Work request: Take every line of the material below that includes the string "phpBB" and copy it out.

Records for this exercise:
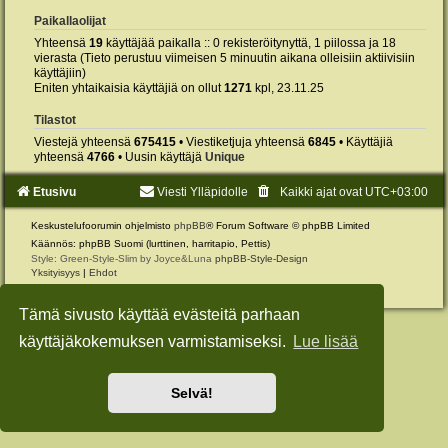
Paikallaolijat
Yhteensä
19
käyttäjää paikalla :: 0 rekisteröitynyttä, 1 piilossa ja 18
vierasta (Tieto perustuu viimeisen 5 minuutin aikana olleisiin aktiivisiin
käyttäjiin)
Eniten yhtaikaisia käyttäjiä on ollut
1271
kpl, 23.11.25
Tilastot
Viestejä yhteensä
675415
• Viestiketjuja yhteensä
6845
• Käyttäjiä
yhteensä
4766
• Uusin käyttäjä
Unique
Etusivu
Viesti Ylläpidolle
Kaikki ajat ovat
UTC+03:00
Keskustelufoorumin ohjelmisto
phpBB
® Forum Software © phpBB Limited
Käännös: phpBB Suomi (lurttinen, harritapio, Pettis)
Style: Green-Style-Slim by Joyce&Luna
phpBB-Style-Design
Yksityisyys
|
Ehdot
Tämä sivusto käyttää evästeitä parhaan
käyttäjäkokemuksen varmistamiseksi.
Lue lisää
Selvä!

Response for this exercise:
phpBB
® Forum Software © phpBB Limited
Käännös: phpBB Suomi (lurttinen, harritapio, Pettis)
phpBB-Style-Design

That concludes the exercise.